If we have a complex number number $a + ib = 0$, then we can write as $a + bi = 0 + 0\cdot i$. Equating corresponding terms, we get $a = b = 0$.
What is this? Where am I going wrong ?
If we have a complex number number $a + ib = 0$, then we can write as $a + bi = 0 + 0\cdot i$. Equating corresponding terms, we get $a = b = 0$.
What is this? Where am I going wrong ?
I don't quite understand your confusion, it is correct if a complex number $z = a+ib= 0$ (with $a,b\in\mathbb{R}$), then both its real part and its imaginary part are zero, i.e. $\text{Re}(z)=a=0$, and $\text{Im} (z) = b = 0$.
A complex number, Z, has the form $Z = x+iy$ where $x$ and $y$ are real numbers and $i$ is the imaginary unit postulated such that $i$$^2$ = $-1$. Quantity $x$ is the real part of $Z$ and $y$ is the imaginary part of $Z$. Please note that $y$ is a Real quantity.
Therefore, A Real Number is thus a complex number with $0$ Imaginary Part.
A complex number with $0$ Real Part is a pure imaginary number.
The number which is both Real and Pure imaginary at the same time is $0$.
It is, therefore, trivial to write $0$ as $0$ + $i0$ which hardly serves any meaningful purpose except for the sake of brevity. With this background, you are going wrong NOWHERE.

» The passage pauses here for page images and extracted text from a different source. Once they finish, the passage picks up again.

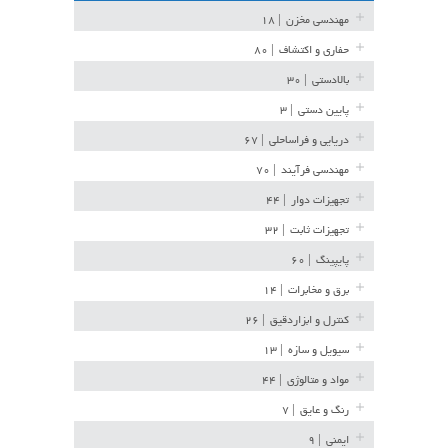
مهندسی مخزن
| ۱۸
حفاری و اکتشاف
| ۸۰
بالادستی
| ۳۰
پایین دستی
| ۳
دریایی و فراساحلی
| ۶۷
مهندسی فرآیند
| ۷۰
تجهیزات دوار
| ۴۴
تجهیزات ثابت
| ۳۲
پایپینگ
| ۶۰
برق و مخابرات
| ۱۴
کنترل و ابزاردقیق
| ۲۶
سیویل و سازه
| ۱۳
مواد و متالوژی
| ۴۴
رنگ و عایق
| ۷
ایمنی
| ۹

"If we have a complex number number a+ib=0, then we can write as a+bi=0+0⋅i. Equating corresponding terms, we get a=b=0"
Yes, that is correct. $0 = 0 + 0i. Re(0) = 0. Im(0) = 0$. If $z = a + bi = 0 + 0i$ then $a = Re(0) = Re(0 + 0i) = 0; b = Im(0) = Im(0+0i) = 0;$ and $a = b = 0$.
I suppose part of the confusion is if $x \in \mathbb R \subset \mathbb C$ then $x = x + 0i$ and $Re(x) = x$ and $Im(x) = 0$ and if $x = a + bi$ then $a =x$ and $b = 0$. But ... that shouldn't be confusing. As a real number $x$ is "purely" real its imaginary component must be $0$.
.
"What is this?"
Um... A sentence????
"Where am I going wrong ? "
Nowhere.
This amounts to say that $1$ and $i$ are linearly independent, i.e. the only solution of
$$\lambda\cdot1+\mu\cdot i=0$$ is $$\lambda=\mu=0.$$
We can prove it by multiplying the equation by $i$ to form a system
$$\begin{cases}\ \ \ \lambda+\mu\, i=0\\-\mu+\lambda\,i=0.\end{cases}$$
It has a nonzero determinant ($2i$), which justifies the claim.